(the latest in a series of posts on Neighborhoods)
“The past is never dead. It’s not even past.”
William Faulkner
Gadfly can’t shake off the letter Lou James delivered to the Mayor and City Council May 22.
It hit him hard. A man, an organization, fighting for their neighborhood.
An all too pervasive theme in Bethlehem. (Don’t think this is simply a Southside issue.)
The letter portrays so well on a local level the truth of Faulkner’s famous quote.
We know on a national level some people are still fighting the racial issue that prompted Civil War.
Here the tension is between North and South Bethlehem.
Our Mason-Dixon line is the Lehigh River.
I have heard over the past 18 months Stephen Antalics chronicle at Council meetings bits and pieces of the troubled relations between our river communities rooted in the past. It appears, as Stephen recently tells us once again, even in the history of the Christmas lights. (We need a single coherent account of the North-South Bethlehem relationship. It would be required reading for Administration and Council.)
Over those 18 months, I have been more than bothered more than once by the way Stephen’s attempt to keep our history in front of us has been flicked off – even visibly – by assembled City leaders.
I kind of get it. It’s easy to think of Stephen as some dogged ancient prophet from the CAVE era who has somehow lived into the present to plague us with unpleasant reminders of nasty doings and portents of doom.
But he’s right. Attention should be paid.
The truth is in James’s letter.
It’s the voice of a section of the City that feels it’s being snuffed out in the name of progress.

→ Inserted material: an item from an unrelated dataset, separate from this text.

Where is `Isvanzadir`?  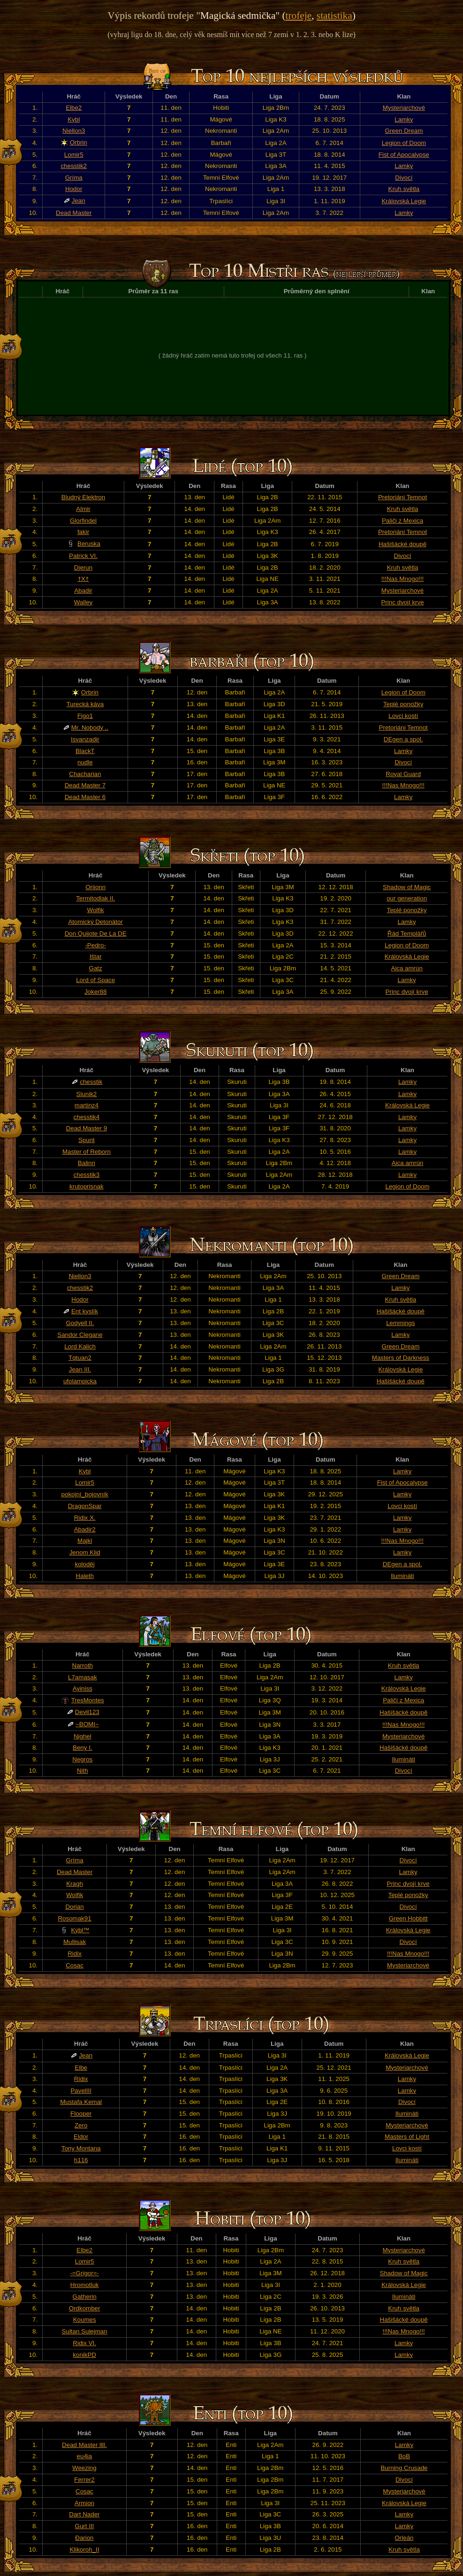 Isvanzadir is located at coordinates (85, 739).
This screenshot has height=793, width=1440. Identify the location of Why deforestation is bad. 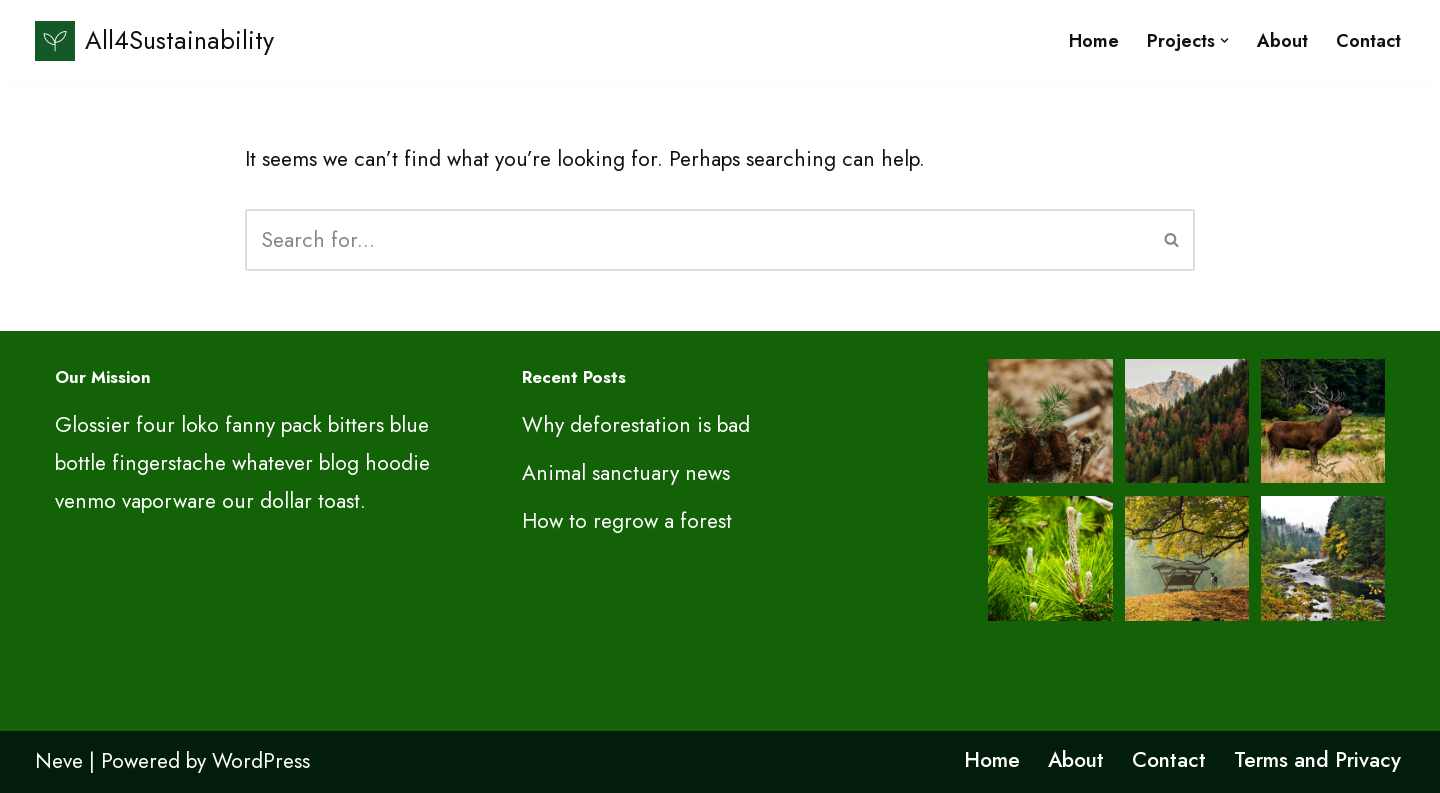 (636, 425).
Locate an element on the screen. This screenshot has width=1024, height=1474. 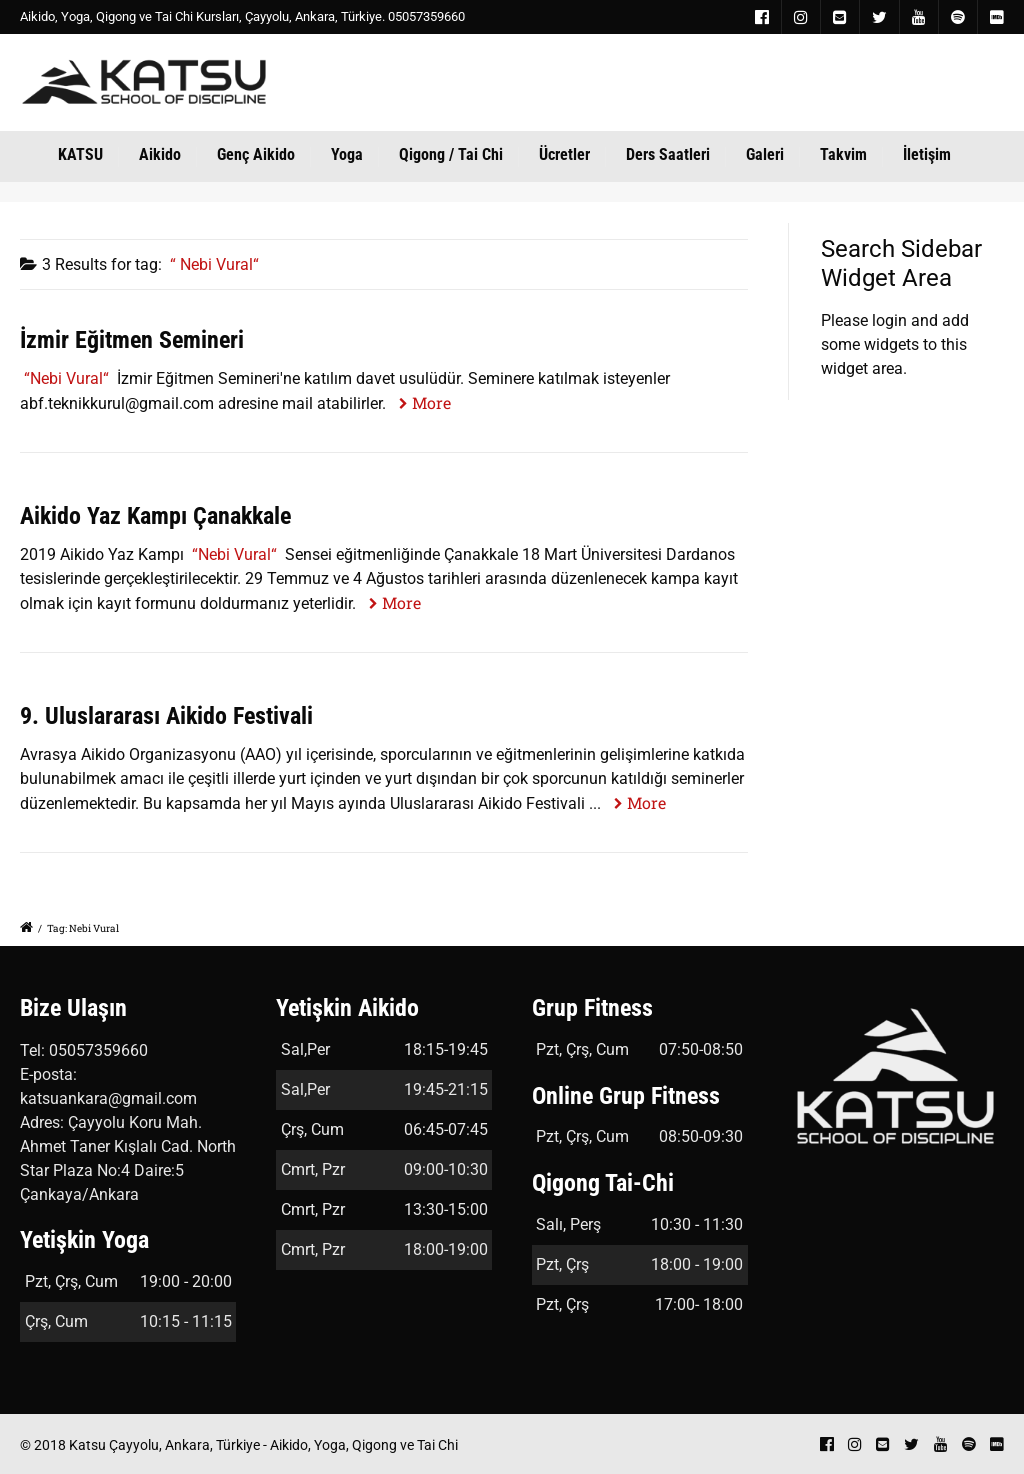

Snuffed out by a City that purports to value history.
Gadfly gets it.
Gadfly believes in the absolute value and necessity of community.
Gadfly believes that “good conversation builds community.”
The James letter cries out to be a topic for good conversation.
Gadfly will be eager to hear if the letter is answered.
But by whom?
When it comes to Northside-Southside relations over the past 18 months that Gadfly has been watching the City, the interactions between Councilman Callahan and Councilman Negron stand out.
Gadfly once described their views on the Southside as “The Great Divide.”
CM Callahan has been an outspoken proponent of the beneficent progress on the Southside.
Gadfly proposes that CM Callahan answer the James letter.
And he offers the pages of the Gadfly blog as one of the vehicles for distributing it.
Gadfly looks forward to the good conversation that such a comparison of views would foster.
Gadfly has more chewing to do. This is a topic that should not be lost. But enough for now.